Legacy - Lois McMaster Bujold [70]
“The family is united in trying to rescue Dag from this—I grant, self-inflicted—disaster.”
“Because I think Dar knows better. And if he’s telling you something else, he’s lying.”
Cumbia looked faintly bemused. “Farmer girl, I’m a Lakewalker. I know when someone is lying.”
“Fooling himself, then.” Fawn tried another tack. “All this is hurting Dag. I can see the strain in him. It wasn’t right to send him off to war with all this mess on his mind.”
Cumbia’s brows rose. “So whose fault was that? It takes two sides to tear a man apart.

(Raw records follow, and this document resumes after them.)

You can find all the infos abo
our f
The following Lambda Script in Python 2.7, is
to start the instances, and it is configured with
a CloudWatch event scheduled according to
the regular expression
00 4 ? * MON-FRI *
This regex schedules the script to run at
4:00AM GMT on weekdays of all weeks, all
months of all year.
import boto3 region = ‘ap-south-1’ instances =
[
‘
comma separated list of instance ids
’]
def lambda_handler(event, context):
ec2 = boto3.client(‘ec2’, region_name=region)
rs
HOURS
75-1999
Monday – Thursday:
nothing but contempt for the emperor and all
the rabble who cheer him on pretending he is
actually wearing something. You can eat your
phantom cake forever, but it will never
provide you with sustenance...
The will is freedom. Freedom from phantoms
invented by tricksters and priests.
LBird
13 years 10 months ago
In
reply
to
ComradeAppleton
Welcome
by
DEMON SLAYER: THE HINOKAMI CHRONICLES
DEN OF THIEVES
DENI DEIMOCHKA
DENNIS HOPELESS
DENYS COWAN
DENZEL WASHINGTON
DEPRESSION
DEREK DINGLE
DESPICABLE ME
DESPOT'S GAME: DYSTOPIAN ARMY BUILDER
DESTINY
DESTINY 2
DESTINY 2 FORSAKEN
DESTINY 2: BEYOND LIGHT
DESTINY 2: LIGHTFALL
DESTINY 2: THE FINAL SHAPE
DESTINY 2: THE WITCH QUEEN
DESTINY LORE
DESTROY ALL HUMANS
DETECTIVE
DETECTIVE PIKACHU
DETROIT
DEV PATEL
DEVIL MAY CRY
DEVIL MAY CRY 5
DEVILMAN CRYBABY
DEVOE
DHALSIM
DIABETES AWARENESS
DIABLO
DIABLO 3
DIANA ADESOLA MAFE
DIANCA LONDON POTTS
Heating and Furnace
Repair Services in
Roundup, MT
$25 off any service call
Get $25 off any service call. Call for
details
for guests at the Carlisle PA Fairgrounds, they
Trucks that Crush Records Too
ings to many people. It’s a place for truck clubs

The solution is simple. Go back to your farm. You don’t belong here. Absent gods, girl, you can’t even veil your ground properly. It’s as if you’re walking around naked all the time, do you even know that? Or did Dag not tell you?”
Fawn flinched, and Cumbia looked briefly triumphant. In sudden panic, Fawn wondered if her mother-in-law was reading her ground the way Dag did. If so, she’ll know how to split me up the middle easy as splitting a log with a wedge and mallet.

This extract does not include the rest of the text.